Abstract 1191P
Background
Breast cancer is the most common type of malignancy and the leading cause of cancer-related death among women. Among its risk factors, excess body fat is one of the most remarkable. Body Mass Index (BMI) is the most frequently used indice to determine body fat percentage. However, other estimators also exist, such as Clinica Universidad de Navarra – Body Adiposity Estimator (CUN-BAE). Our aim is to compare the attributable fraction of body fat among postmenopausal women with breast cancer by comparing BMI versus CUN-BAE.
Methods
We performed a case-control study by using the MCC-Spain database. It is a population multi-case control study that includes high incidence tumours in Spain. We calculated the BMI and CUN-BAE after dividing the total number of cases into four respective categories. Lastly, we compared the population attributable fraction of body fat with both indices.
Results
We included a total of 2176 women, 1143 (52.52%) in the control group and 1033 (47,47%) cases of women with breast cancer. The body fat distribution data for the different BMI groups in cases and controls were the following: 36,5% vs 45,6%, 38,8% vs 34,6%, 18,5 vs 14,7%,6 % vs 5%, respectively. The data for CUN-BAE in cases and control were: 14% vs 20%, 31,7% vs 33%, 33,5% vs 29%, 2 % vs 17%, respectively. (Table). As a result, the population attributable fraction was 28,6% by using the BMI and 46,2% in CUN-BAE.
Conclusions
The increase in body fat determined by CUN-BAE, after adjusting it based on the menopausal status and hormonal factors, has shown to directly correlate with an increased risk of breast cancer. We conclude that CUN-BAE is a more precise measure than BMI. Table.
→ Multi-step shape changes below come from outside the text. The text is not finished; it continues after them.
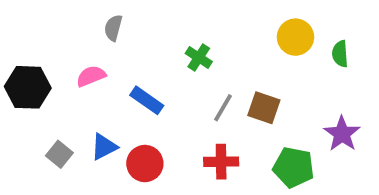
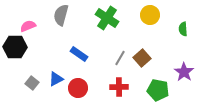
gray semicircle: (113, 28) -> (61, 15), size x1.5
yellow circle: (295, 37) -> (150, 15), moved
green cross: (199, 58) -> (107, 18), moved, size x1.6
pink semicircle: (91, 76) -> (28, 26), moved
brown square: (264, 108) -> (142, 58), turned 30

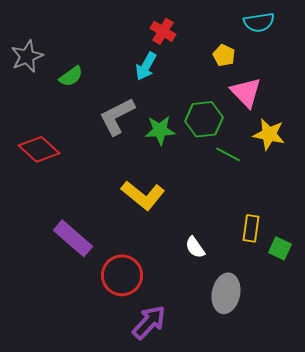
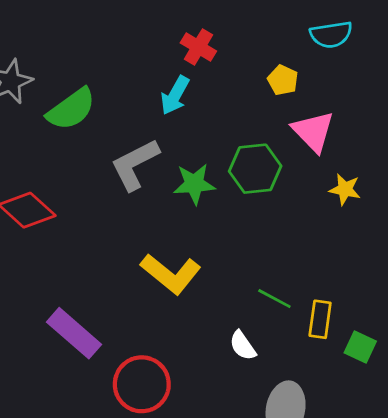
green semicircle: (71, 76) -> (71, 109), size x1.5
yellow star: (269, 134) -> (345, 189), size x0.7
green line: (228, 154) -> (274, 299), moved

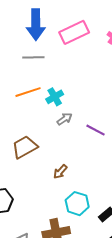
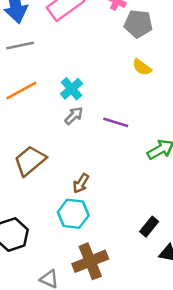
cyan cross: (55, 97) -> (72, 89), moved
cyan hexagon: (77, 204) -> (73, 214), moved

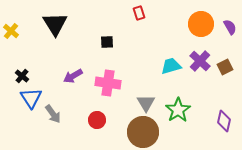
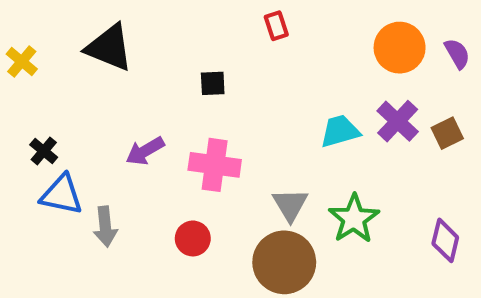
black triangle: (55, 24) -> (109, 48), turned -36
blue triangle: (31, 98) -> (62, 195), turned -45
gray arrow: (53, 114) -> (105, 227), turned 30

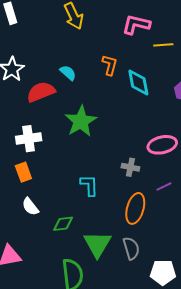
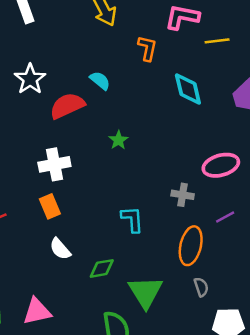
orange L-shape: (110, 65) -> (147, 48), moved
green star: (81, 121) -> (118, 140), size x0.5
gray semicircle: (131, 248) -> (201, 287), moved, size x0.7

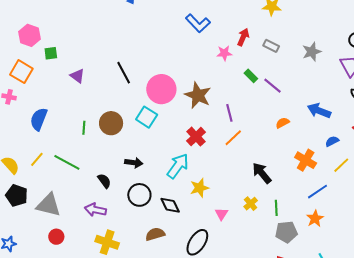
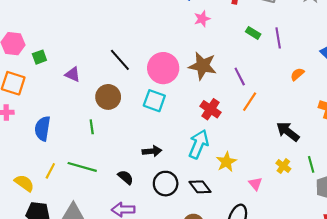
pink star: (224, 53) -> (202, 19), moved
purple line: (273, 86) -> (278, 38), turned 54
brown circle: (111, 123) -> (108, 97), moved

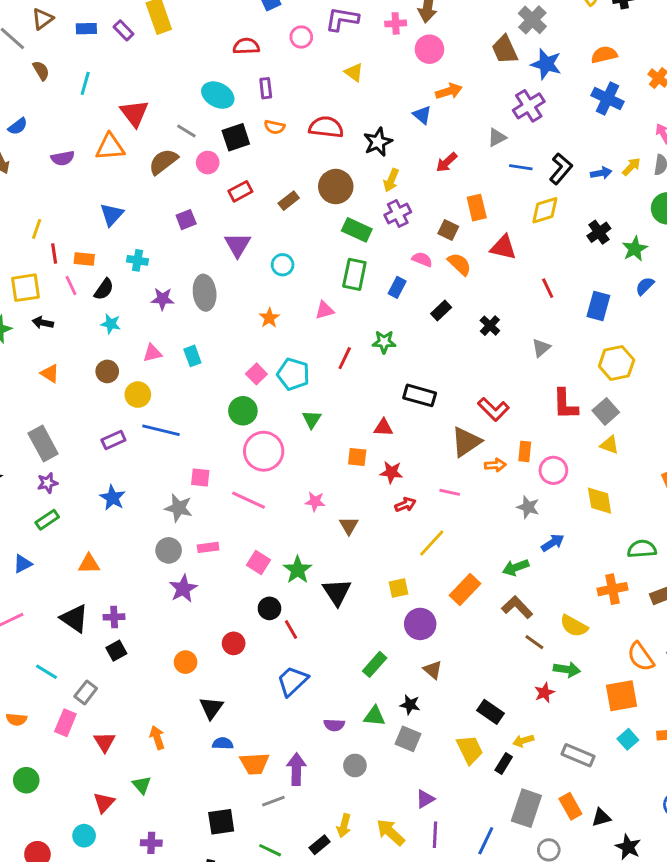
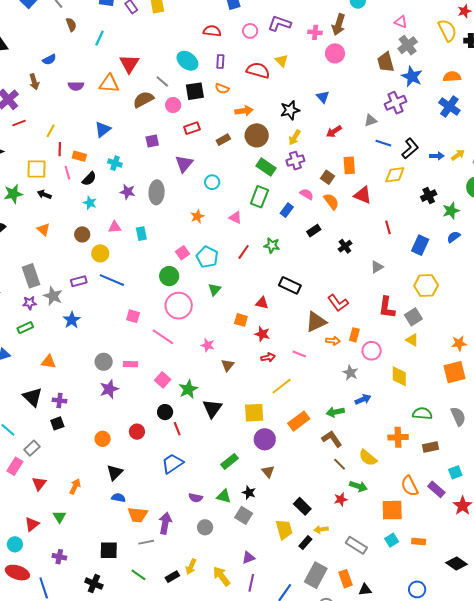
orange arrow: (449, 91) -> (244, 111), moved
red semicircle: (326, 127) -> (258, 70), moved
pink triangle: (325, 310) -> (235, 217), turned 32
gray star: (179, 508) -> (53, 296), moved
yellow square: (398, 588) -> (254, 413), size x1.5
orange arrow: (157, 738) -> (75, 486), turned 35

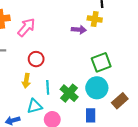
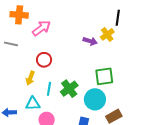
yellow cross: (95, 19) -> (107, 34), turned 32
green cross: (69, 93) -> (69, 89), moved

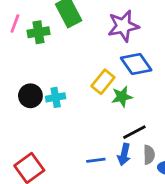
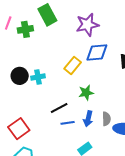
blue diamond: (136, 64) -> (97, 52), turned -60
green star: (122, 97) -> (86, 93), moved
black line: (134, 132) -> (59, 108), moved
Table: 1191P
BMI PostMENOPAUSAL women | CASES % | CASES n | CONTROLS % | CONTROLS n | ODDS RATIO | Prevalence | PR/OR | Population attributable fraction | |
<25 | 0,368 | 380 | 0,456 | 521 | 1,000 | 0,368 | 0,368 | ||
25-29,9 | 0,389 | 402 | 0,346 | 395 | 1,712 | 0,389 | 0,227 | ||
30,0-34,9 | 0,182 | 188 | 0,147 | 168 | 2,184 | 0,182 | 0,083 | ||
>=35 | 0,061 | 63 | 0,0516 | 59 | 1,823 | 0,061 | 0,033 | ||
Total | 1 | 1033 | 1 | 1143 | 0,712 | 0,288 | |||
CUNBAE | |||||||||
<35 | 0,1588 | 164 | 0,2056 | 235 | 1,000 | 0,159 | 0,159 | ||
35,0-39,9 | 0,3136 | 324 | 0,3316 | 379 | 1,486 | 0,314 | 0,211 | ||
40,0-44,9 | 0,3291 | 340 | 0,2896 | 331 | 2,392 | 0,329 | 0,138 | ||
>=45 | 0,1985 | 205 | 0,1732 | 198 | 2,726 | 0,199 | 0,073 | ||
Total | 1 | 1033 | 1 | 1143 | 0,580 | 0,420 |
Clinical trial identification
Editorial acknowledgement
Legal entity responsible for the study
The authors.
Funding
Has not received any funding.
Disclosure
All authors have declared no conflicts of interest.